Duane Morris Takeaways: Mass arbitration continues to be a formidable tool for plaintiffs’ attorneys seeking to deal with class action waivers in arbitration agreements. This trend is aptly demonstrated by a new ruling in Wallrich, et al. v. Samsung, Case No. 22-CV-5506 (N.D. Ill. Sept. 12, 2023), where Judge Harry D. Leinenweber of the U.S. District Court for the Northern District of Illinois ordered the defendants – who had been served with just shy of 50,000 arbitration demands – to pay the arbitration fees and submit to arbitrating consumers’ claims that the defendants had committed violations of the Illinois privacy laws. Those fees had been waived by the arbitration authority, as allowed by a provision in its’ supplemental rules, but the Court sided with the plaintiffs, who had moved to compel arbitration after the fees were waived, and seeking also to require the defendants to pay them.
The Named Plaintiffs filed 49,986 arbitration claims with the American Arbitration Association (“AAA”) on September 7, 2022 on behalf of consumers who are users of Samsung mobile devices.

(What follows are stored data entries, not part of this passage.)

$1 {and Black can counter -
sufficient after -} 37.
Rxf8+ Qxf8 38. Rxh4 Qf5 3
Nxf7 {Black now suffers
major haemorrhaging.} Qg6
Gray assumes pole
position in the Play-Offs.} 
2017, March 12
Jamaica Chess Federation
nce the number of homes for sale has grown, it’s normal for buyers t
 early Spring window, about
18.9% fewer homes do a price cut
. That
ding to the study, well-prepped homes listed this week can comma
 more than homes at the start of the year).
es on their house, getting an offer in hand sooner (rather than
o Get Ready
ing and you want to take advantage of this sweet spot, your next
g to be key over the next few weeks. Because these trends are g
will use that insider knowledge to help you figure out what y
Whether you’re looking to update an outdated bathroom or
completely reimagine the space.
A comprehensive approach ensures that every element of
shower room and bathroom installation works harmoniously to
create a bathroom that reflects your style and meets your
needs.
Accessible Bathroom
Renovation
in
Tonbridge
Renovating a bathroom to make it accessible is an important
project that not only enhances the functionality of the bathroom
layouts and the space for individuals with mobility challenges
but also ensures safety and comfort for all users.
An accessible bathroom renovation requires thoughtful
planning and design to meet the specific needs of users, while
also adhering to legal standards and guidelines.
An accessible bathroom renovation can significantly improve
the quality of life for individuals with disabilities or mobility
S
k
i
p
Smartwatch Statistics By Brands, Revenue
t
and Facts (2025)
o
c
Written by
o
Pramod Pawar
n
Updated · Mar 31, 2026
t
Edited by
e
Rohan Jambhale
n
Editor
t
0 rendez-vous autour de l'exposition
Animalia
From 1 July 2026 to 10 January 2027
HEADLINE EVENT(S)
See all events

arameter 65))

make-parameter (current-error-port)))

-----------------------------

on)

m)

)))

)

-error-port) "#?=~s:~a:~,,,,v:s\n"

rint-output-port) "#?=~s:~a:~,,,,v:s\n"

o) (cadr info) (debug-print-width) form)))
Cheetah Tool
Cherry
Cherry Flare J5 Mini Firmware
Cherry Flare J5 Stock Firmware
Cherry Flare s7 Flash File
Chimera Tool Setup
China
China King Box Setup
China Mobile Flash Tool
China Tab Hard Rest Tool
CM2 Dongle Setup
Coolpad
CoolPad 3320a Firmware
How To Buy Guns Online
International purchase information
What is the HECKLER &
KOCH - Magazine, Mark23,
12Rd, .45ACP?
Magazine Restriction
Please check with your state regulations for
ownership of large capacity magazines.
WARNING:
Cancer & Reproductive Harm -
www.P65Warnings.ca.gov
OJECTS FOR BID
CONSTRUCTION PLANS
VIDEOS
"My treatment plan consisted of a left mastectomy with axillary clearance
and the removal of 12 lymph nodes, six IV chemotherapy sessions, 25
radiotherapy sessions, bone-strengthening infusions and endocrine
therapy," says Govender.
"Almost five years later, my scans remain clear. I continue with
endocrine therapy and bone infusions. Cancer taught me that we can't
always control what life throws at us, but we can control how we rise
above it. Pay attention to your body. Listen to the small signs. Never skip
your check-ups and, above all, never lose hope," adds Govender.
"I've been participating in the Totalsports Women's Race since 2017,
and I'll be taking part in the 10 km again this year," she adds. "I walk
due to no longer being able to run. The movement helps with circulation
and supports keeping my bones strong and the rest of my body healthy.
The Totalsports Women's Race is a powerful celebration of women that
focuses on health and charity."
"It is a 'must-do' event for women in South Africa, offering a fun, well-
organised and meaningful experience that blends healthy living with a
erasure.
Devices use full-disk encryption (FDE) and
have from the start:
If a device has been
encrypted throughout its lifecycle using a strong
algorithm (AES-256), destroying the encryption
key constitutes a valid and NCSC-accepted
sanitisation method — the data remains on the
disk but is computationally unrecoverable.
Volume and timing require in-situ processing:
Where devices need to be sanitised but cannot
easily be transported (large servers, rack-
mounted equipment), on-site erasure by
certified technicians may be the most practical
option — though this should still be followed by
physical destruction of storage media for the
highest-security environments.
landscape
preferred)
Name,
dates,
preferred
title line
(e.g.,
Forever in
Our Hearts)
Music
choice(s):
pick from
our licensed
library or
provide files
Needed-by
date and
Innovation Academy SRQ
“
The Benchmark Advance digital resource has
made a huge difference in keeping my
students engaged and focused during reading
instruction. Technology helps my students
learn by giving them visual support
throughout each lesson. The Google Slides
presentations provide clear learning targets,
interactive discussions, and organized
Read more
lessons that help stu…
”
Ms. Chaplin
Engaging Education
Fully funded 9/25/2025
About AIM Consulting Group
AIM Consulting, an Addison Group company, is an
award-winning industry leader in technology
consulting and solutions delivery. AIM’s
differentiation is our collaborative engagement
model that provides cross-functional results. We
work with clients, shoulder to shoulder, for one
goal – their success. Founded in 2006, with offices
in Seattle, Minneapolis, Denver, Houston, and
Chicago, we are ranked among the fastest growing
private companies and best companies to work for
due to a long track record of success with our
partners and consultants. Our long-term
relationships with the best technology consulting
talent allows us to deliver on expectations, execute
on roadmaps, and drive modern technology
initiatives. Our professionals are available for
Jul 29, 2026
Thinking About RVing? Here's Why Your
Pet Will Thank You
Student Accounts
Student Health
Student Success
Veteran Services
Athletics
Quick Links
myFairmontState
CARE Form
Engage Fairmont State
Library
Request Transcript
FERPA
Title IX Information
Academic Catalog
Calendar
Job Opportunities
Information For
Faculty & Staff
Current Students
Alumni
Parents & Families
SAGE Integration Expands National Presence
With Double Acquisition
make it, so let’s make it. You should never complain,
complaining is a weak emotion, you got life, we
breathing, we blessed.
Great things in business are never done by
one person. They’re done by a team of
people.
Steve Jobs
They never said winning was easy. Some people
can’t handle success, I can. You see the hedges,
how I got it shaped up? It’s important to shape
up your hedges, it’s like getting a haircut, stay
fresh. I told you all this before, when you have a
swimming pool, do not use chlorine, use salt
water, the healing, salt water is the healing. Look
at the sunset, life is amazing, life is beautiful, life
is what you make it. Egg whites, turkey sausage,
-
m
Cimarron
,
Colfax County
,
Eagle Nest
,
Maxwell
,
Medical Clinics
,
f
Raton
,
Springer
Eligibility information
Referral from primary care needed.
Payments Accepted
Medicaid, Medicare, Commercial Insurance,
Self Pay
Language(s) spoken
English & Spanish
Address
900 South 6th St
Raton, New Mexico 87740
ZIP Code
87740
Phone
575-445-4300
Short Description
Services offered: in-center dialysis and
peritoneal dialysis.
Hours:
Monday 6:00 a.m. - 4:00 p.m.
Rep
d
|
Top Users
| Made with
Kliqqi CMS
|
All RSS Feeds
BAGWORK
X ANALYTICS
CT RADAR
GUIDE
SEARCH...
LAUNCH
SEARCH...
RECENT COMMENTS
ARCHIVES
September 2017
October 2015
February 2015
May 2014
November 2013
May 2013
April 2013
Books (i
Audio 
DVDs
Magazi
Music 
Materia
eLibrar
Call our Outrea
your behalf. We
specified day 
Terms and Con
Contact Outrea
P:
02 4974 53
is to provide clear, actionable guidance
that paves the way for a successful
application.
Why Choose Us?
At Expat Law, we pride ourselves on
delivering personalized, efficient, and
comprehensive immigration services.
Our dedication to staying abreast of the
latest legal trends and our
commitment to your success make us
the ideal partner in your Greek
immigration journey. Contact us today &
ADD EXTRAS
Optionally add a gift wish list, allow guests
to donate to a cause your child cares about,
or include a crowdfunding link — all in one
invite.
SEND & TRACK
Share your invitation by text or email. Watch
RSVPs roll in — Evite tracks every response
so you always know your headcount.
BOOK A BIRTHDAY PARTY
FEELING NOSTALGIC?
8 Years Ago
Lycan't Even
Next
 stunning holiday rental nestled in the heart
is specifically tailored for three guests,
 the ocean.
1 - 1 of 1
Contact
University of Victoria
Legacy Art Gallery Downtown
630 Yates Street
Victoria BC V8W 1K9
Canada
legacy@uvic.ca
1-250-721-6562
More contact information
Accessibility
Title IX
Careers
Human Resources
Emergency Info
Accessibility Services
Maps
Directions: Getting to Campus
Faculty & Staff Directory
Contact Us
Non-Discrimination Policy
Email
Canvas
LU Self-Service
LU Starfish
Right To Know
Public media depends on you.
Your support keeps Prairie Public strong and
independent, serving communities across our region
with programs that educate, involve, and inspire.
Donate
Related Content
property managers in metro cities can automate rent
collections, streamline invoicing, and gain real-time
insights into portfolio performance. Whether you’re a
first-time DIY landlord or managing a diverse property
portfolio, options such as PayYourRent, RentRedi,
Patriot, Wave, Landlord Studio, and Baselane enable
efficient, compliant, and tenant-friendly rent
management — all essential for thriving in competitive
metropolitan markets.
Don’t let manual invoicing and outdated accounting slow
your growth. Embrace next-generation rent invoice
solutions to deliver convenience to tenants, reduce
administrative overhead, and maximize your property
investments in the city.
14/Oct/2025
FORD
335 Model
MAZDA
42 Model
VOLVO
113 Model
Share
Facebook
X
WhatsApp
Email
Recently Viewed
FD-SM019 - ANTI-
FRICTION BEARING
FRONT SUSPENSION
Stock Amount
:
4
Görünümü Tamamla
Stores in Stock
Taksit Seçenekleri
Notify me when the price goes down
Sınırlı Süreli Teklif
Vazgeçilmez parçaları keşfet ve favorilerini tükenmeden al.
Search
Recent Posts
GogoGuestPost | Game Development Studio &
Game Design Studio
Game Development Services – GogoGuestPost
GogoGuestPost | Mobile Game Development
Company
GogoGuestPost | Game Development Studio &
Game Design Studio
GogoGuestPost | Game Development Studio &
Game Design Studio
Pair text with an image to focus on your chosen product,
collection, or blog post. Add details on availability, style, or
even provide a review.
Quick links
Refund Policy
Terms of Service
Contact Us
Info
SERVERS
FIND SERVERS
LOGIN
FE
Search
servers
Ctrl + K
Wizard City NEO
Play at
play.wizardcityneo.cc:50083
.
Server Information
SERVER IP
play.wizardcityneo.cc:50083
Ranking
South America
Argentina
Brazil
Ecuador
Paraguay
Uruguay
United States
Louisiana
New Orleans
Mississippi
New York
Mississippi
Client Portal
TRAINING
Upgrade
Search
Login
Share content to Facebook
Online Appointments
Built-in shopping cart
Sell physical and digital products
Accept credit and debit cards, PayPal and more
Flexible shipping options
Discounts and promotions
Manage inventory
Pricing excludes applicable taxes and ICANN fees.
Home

Id. at 2, 5. They alleged that the defendants had unlawfully collected their biometric information in violation of the Illinois Biometric Information Privacy Act. The user agreement required all disputes be resolved in final, binding arbitration and it prohibited class actions. Id. at 3.
The agreement also required use of the services of the AAA and explicitly invoked the AAA’s rules, including its supplemental rules relating to arbitration fees. Id. On September 27, 2022, Samsung refused to pay its portion of the initial arbitration fees to the AAA because it believed the claimants included deceased individuals and others who did not reside in Illinois. Id. at 6. Plaintiffs responded by moving to compel arbitration on October 7, 2022. Id. at 7.
The Court’s Decision
Judge Leinenweber compelled arbitration of the claims of living, Illinois resident petitioners and ordered the respondents to pay the AAA arbitration fees. He first concluded that the arbitration agreements are valid between Samsung and those who actually are its consumers. Id. at 21-22. Second, he noted that as to the petitioners that respondents suspected were either deceased or not Illinois residents, he explained that petitioners’ counsel used Samsung’s own customer list to remove ineligible petitioners. Id. Third, he determined that the arbitration agreement left questions of arbitrability to the arbitrator, thereby declining to rule on respondents’ argument that the collective action waiver in the agreement applies to mass arbitrations, which would bar petitioners’ claims with the AAA. Id. at 25. Finally he ruled that he had the authority to construe and enforce the AAA’s rules about arbitration fees, and determined that respondents are required to pay approximately $4.13 million in fees. Id. at 30, 33-34.
Implications For Employers
As corporations who employ large numbers of individuals in their workforces know, agreements to arbitrate claims related to employment-related disputes are common. They serve the important strategic function of minimizing class action litigation risks. But corporate counsel also are aware that increasingly, plaintiffs’ attorneys have come to understand that arbitration agreements can be used to create leverage points for their clients. Mass arbitrations seek to put pressure on respondents to settle claims on behalf of large numbers of people, even though not via the procedural vehicle of filing a class or collective action lawsuit. As a result, corporate counsel should carefully review arbitration agreement language with an eye towards mitigating the risks of mass arbitrations as well as class actions.